# Test the calculation code for normalization statistics

BYOL-A requires the normalization statistics, the average and standard deviation, precomputed using dataset samples.

The implementation for the SUPERB uses running statistics; we test them.

### Results

The online calculation is confirmed to be close enough to the offline calculation, which the original BYOL-A does.

In [2]:
import sys
import numpy as np
import torch
import torchaudio
from pathlib import Path

# load the list of VoxCeleb1 files
vc1files = list(Path('/lab/data/voxceleb1/dev').rglob('*.wav'))

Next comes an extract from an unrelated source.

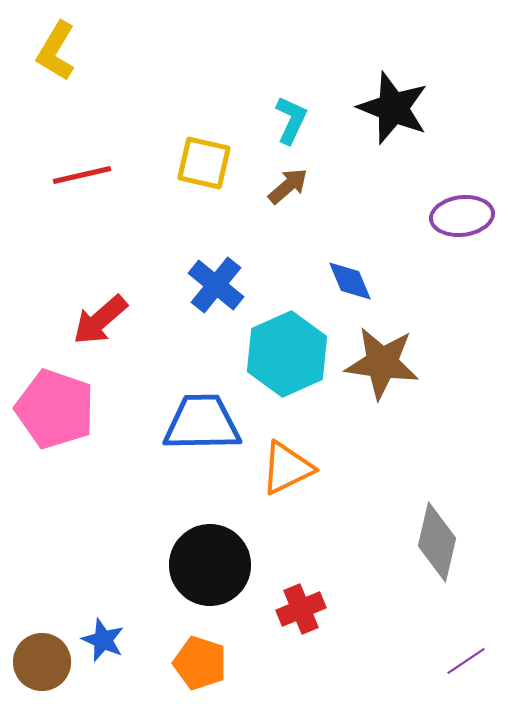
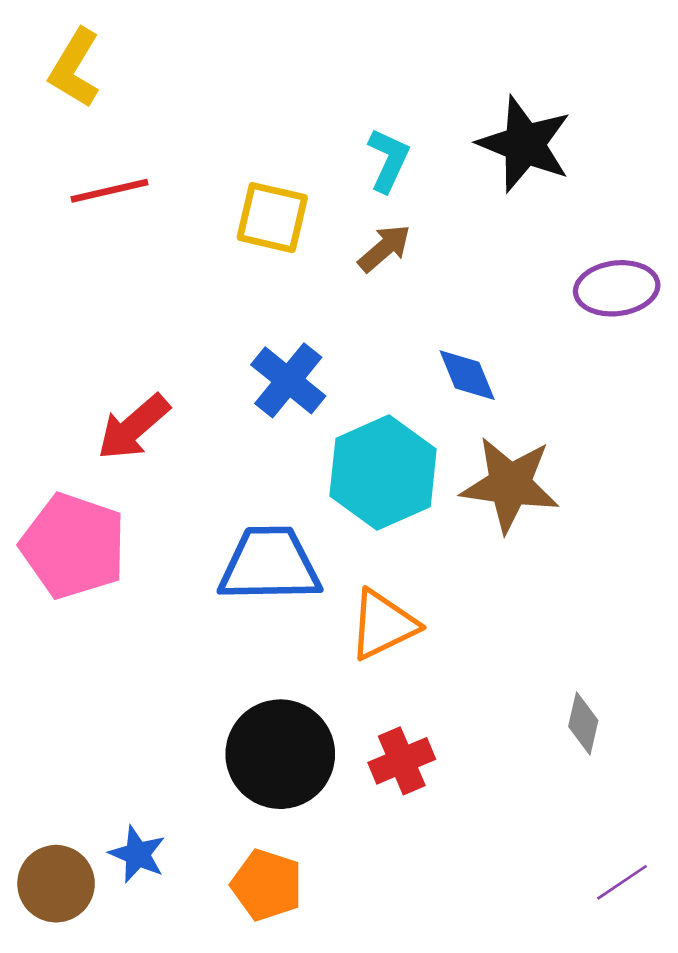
red line: (82, 175) -> (109, 191), moved
gray diamond: (437, 542) -> (583, 723), size x0.6
red cross: (301, 609) -> (402, 761), moved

## Calculate normalization statistics *offline*

In [3]:
from byol_a import load_yaml_config, LogMelSpectrogram, RunningNorm

config = load_yaml_config('./config.yaml')
to_logmelspec = LogMelSpectrogram()
normalizer = RunningNorm(epoch_samples=10_000, max_update_epochs=1, axis=[0, 1, 2]) # Use single scalar mean/std values.

In [4]:

lms_list = []
for f in np.random.choice(vc1files, size=10000, replace=False):
    # load .wav data in the same way superb does.
    wav, sr = torchaudio.load(f) # https://github.com/s3prl/s3prl/blob/main/s3prl/downstream/voxceleb1/dataset.py#L106
    # pad in the same way we do in byol_a.py.
    wav = torch.nn.functional.pad(wav, (0, 128000))[..., :128000]
    # convert it to a log-mel spectrogram as a batch of single file.
    lms = to_logmelspec(wav[None, ...])
    lms_list.append(lms)

lms_list = torch.cat(lms_list, dim=2)
lms_list.shape, lms_list.mean(), lms_list.std()

(torch.Size([1, 64, 8010000]), tensor(-8.9265), tensor(4.9163))

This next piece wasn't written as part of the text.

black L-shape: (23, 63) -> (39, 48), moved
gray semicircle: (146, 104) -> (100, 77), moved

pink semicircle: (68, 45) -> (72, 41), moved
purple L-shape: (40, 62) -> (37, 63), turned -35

## Calculate normalization statistics *online*

In [5]:
runnorm = RunningNorm(epoch_samples=10000, max_update_epochs=1, axis=[0, 1, 2])
for f in np.random.choice(vc1files, size=10000, replace=False):
    # load .wav data in the same way superb does.
    wav, sr = torchaudio.load(f) # https://github.com/s3prl/s3prl/blob/main/s3prl/downstream/voxceleb1/dataset.py#L106
    # pad in the same way we do in byol_a.py.
    wav = torch.nn.functional.pad(wav, (0, 128000))[..., :128000]
    # convert it to a log-mel spectrogram as a batch of single file.
    lms = to_logmelspec(wav[None, ...])
    runnorm(lms)

In [6]:
runnorm.ema_mean(), runnorm.ema_var().sqrt()

(tensor([[[-8.9218]]]), tensor([[[4.9206]]]))